Getting to know your customers is both fashionable and a good idea. But if you work for a large corporation, you may find several obstacles to forming a direct relationship with customers. All is not lost; you can kick-start your customer research by looking within your company for evidence of user experience problems.
- Technical Support : Customer support is an area of great expense for most companies. If you have a technical support or customer service staff, you have a rich source of customer complaints and difficulties. Most technical support groups keep track of how many calls they get about a particular issue so that they can decide what to focus on. Commonly, these groups are also aware of trends in customer concerns. Too often, this information is not adequately employed by the rest of the company to actually make improvements in products. Find out what the top issues are. They might be complaints, or they might be “educational calls,” questions users commonly have about how to use the product. Also ask how much such a call costs the company. If you can make a fix to the product (or its documentation) that reduces call volume, and you multiply that reduction by the cost per call, you’ll know how much savings that fix can the company. if that fix reduces the number of products returned, or reduces abandonment of your service, etc. then it has even greater power.

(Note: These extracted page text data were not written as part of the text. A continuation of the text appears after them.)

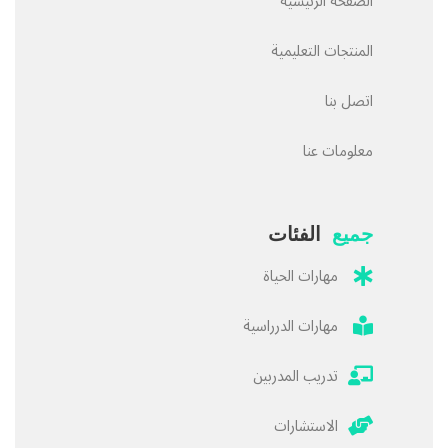
الصفحة الرئيسية
المنتجات التعليمية
اتصل بنا
معلومات عنا
جميع
الفئات
مهارات الحياة
مهارات الدرراسية
تدريب المدربين
الاستشارات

- Training and Education : If your company provides training or education to its users, the trainers will know what parts of the product users have difficulty learning. Improving usability and intelligibility in these areas will improve customer satisfaction and make the trainer’s job easier. In addition, the trainers will be able to point out features that are difficult to explain. A feature that is hard to explain often hides a usability problem. Trainers will primarily be concerned with features and processes that the user employs during adoption, while they are setting up and getting to know a product. This is when most returns happen. Returns are costlier to the company than a failure to sell the product in the first place, so initiatives that lead to a reduction in returns have a direct impact on the bottom line.
- Technical Writers : The folks who write your product’s documentation will also be able to point out features that are difficult to explain or procedures that seem needlessly complicated. Asking a technical writer “what about this product is hard to write about” is not likely to receive a good response (tech writers are a proud bunch), so an approach that focuses on their impressions of the product and the amount of time they spent investigating one or another feature is more likely to be successful.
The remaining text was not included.